For-profit colleges, meanwhile, are "crazy" not to go along with the government's final version of the rules, Carnevale said, because the regulations give them the "ability to cherry-pick which programs they want to have," with the chance to focus on those that are profitable and produce graduates who are employable. "If [for-profit colleges] can't pick the ones that make them money and figure out how to outrun the publics, then they're really not very good at what they do," he said.

Carnevale also said he believes the new rules have "much broader implications for higher education." One way or another, the idea implicit in gainful employment -- that in an era when the government is "shoveling money out" to higher education, "students have right to know what the outcome is in terms of employability" -- is likely to be applied to all programs and institutions, he said.

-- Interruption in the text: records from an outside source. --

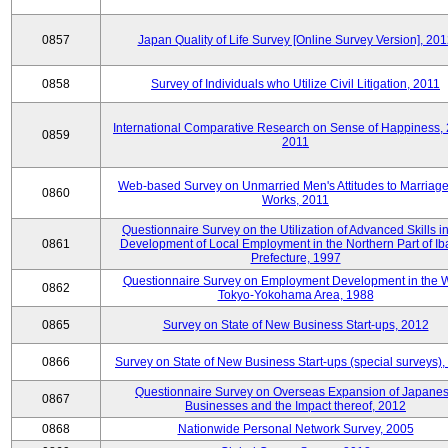
0857
Japan Quality of Life Survey [Online Survey Version], 20
0858
Survey of Individuals who Utilize Civil Litigation, 2011
International Comparative Research on Sense of Happiness,
0859
2011
Web-based Survey on Unmarried Men's Attitudes to Marriag
0860
Works, 2011
Questionnaire Survey on the Utilization of Advanced Skills in
0861
Development of Local Employment in the Northern Part of Ib
Prefecture, 1997
Questionnaire Survey on Employment Development in the 
0862
Tokyo-Yokohama Area, 1988
0865
Survey on State of New Business Start-ups, 2012
0866
Survey on State of New Business Start-ups (special surveys)
Questionnaire Survey on Overseas Expansion of Japane
0867
Businesses and the Impact thereof, 2012
0868
Nationwide Personal Network Survey, 2005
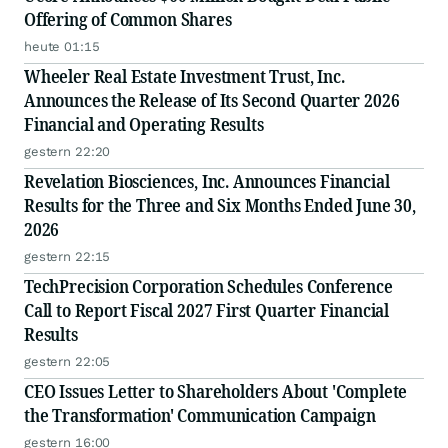
Offering of Common Shares
heute 01:15
Wheeler Real Estate Investment Trust, Inc.
Announces the Release of Its Second Quarter 2026
Financial and Operating Results
gestern 22:20
Revelation Biosciences, Inc. Announces Financial
Results for the Three and Six Months Ended June 30,
2026
gestern 22:15
TechPrecision Corporation Schedules Conference
Call to Report Fiscal 2027 First Quarter Financial
Results
gestern 22:05
CEO Issues Letter to Shareholders About 'Complete
the Transformation' Communication Campaign
gestern 16:00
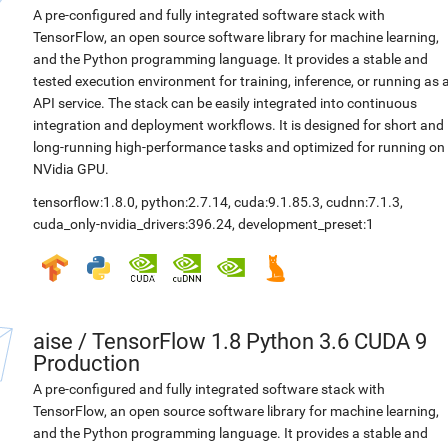
A pre-configured and fully integrated software stack with
TensorFlow, an open source software library for machine learning,
and the Python programming language. It provides a stable and
tested execution environment for training, inference, or running as 
API service. The stack can be easily integrated into continuous
integration and deployment workflows. It is designed for short and
long-running high-performance tasks and optimized for running on
NVidia GPU.
tensorflow:1.8.0
,
python:2.7.14
,
cuda:9.1.85.3
,
cudnn:7.1.3
,
cuda_only-nvidia_drivers:396.24
,
development_preset:1
aise
/
TensorFlow 1.8 Python 3.6 CUDA 9
Production
A pre-configured and fully integrated software stack with
TensorFlow, an open source software library for machine learning,
and the Python programming language. It provides a stable and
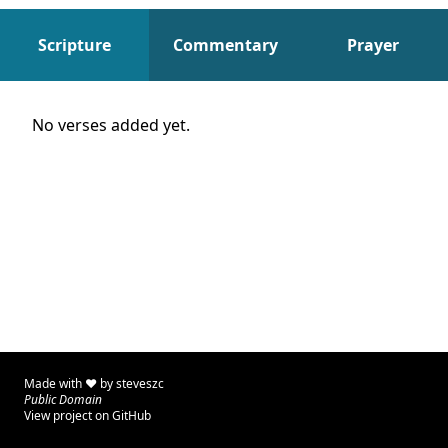
Scripture
Commentary
Prayer
Scripture
No verses added yet.
Made with ♥ by
steveszc
Public Domain
View project on GitHub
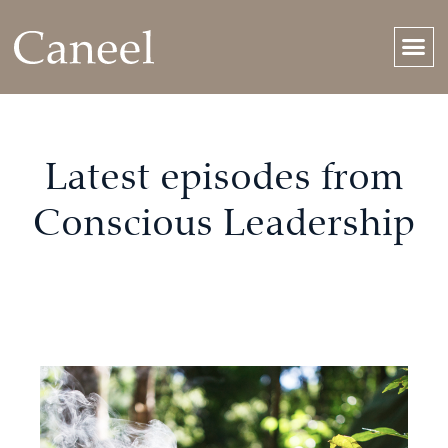
Latest episodes from
Conscious Leadership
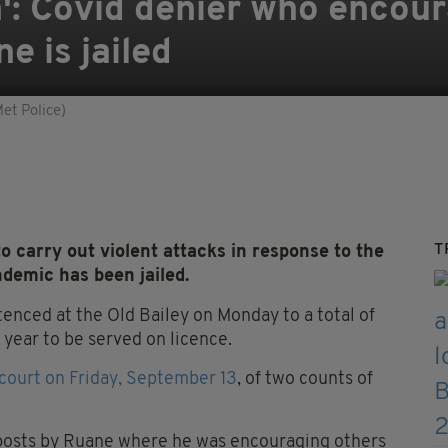
': Covid denier who encour
ne is jailed
Met Police)
T
 carry out violent attacks in response to the
demic has been jailed.
enced at the Old Bailey on Monday to a total of
 year to be served on licence.
 court on Friday, September 13
, of two counts of
 posts by Ruane where he was encouraging others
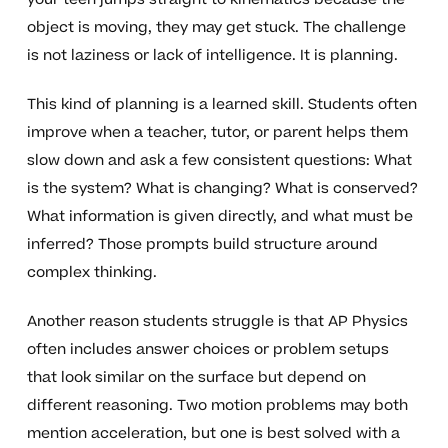
object is moving, they may get stuck. The challenge
is not laziness or lack of intelligence. It is planning.
This kind of planning is a learned skill. Students often
improve when a teacher, tutor, or parent helps them
slow down and ask a few consistent questions: What
is the system? What is changing? What is conserved?
What information is given directly, and what must be
inferred? Those prompts build structure around
complex thinking.
Another reason students struggle is that AP Physics
often includes answer choices or problem setups
that look similar on the surface but depend on
different reasoning. Two motion problems may both
mention acceleration, but one is best solved with a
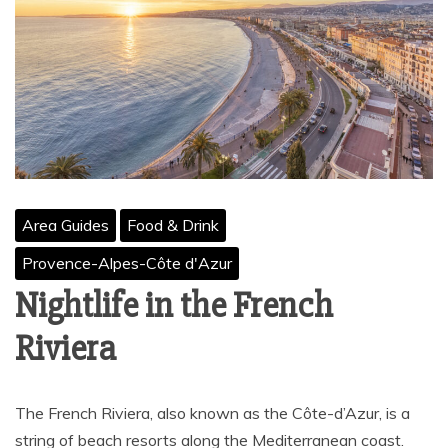
Area Guides
Food & Drink
Provence-Alpes-Côte d'Azur
Nightlife in the French
Riviera
The French Riviera, also known as the Côte-d’Azur, is a
string of beach resorts along the Mediterranean coast.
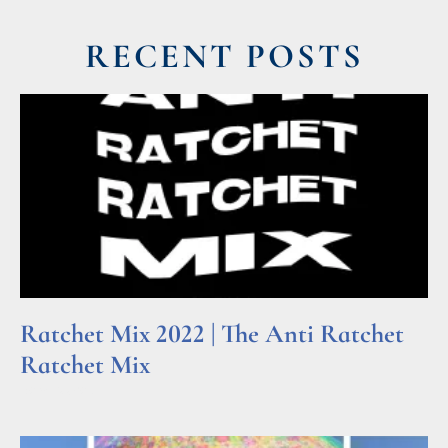
RECENT POSTS
Ratchet Mix 2022 | The Anti Ratchet
Ratchet Mix
Read More »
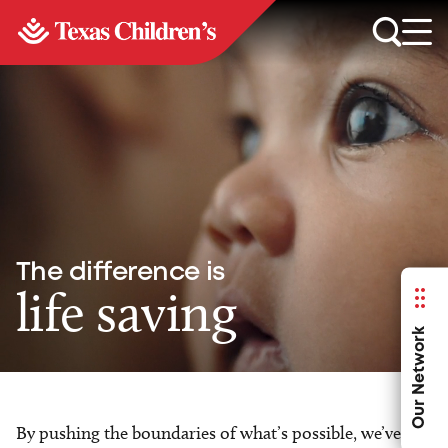
The difference is
life saving
Our Network
By pushing the boundaries of what’s possible, we’ve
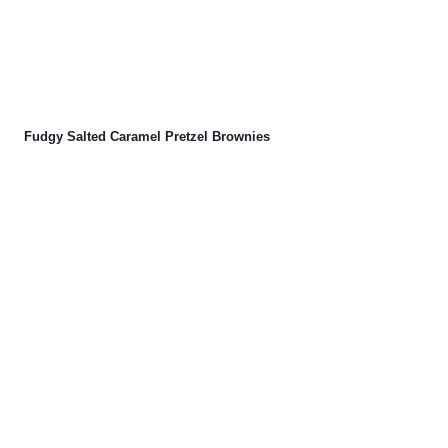
Fudgy Salted Caramel Pretzel Brownies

For-profit-college officials and their backers in Congress have consistently argued that the scrutiny the department has focused on their institutions should be applied broadly; "we support the administration in its efforts to create policies that improve overall institutional accountability – and we continue to believe that such policies should apply to all institutions of higher education, be they public, private nonprofit, or for-profit," Kaplan, of Walden University, said via e-mail.

Holding liberal arts or other traditional college programs accountable for the labor market outcomes of their graduates doesn't necessarily make sense, given that "for a lot of programs out there, there just isn't a tight linkage between the program and the expected jobs," said Donald E. Heller, professor of education and director of the Center for the Study of Higher Education at Pennsylvania State University.

And Education Department officials say they have no plans to employ the gainful employment metrics for non-vocational programs.

"We're concerned about the problems of unaffordable debt or inconsistent quality at all institutions, and particularly with the Pell Grant situation we're in, there's a compulsion to be sure every dollar we're spending is spent well," an administration official said in an interview.

"But that doesn't mean that the same tools would be appropriate to use for all institutions, or that these are the right outcomes to be thinking about. It's a little clearer [for these vocational programs] that the intended benefits of programs are supposed to be monetary" than it would be for many liberal arts or other programs at traditional institutions.

That may be, said Kevin Carey, policy director at Education Sector, a Washington think tank. But the program-level salary data that the Social Security Administration will produce for the Education Department as part of gainful employment, he said, puts higher education "on the cusp of a new era of widely available data about how much college graduates earn and what kind of jobs they take."

"It just seems like a huge camel's nose under the tent of post-graduation outcomes," he said via e-mail. "Once a government agency starts gathering certain kinds of data and asking certain kinds of questions, it never stops. The hard part is getting the machine up and moving, but once it moves, inertia takes over."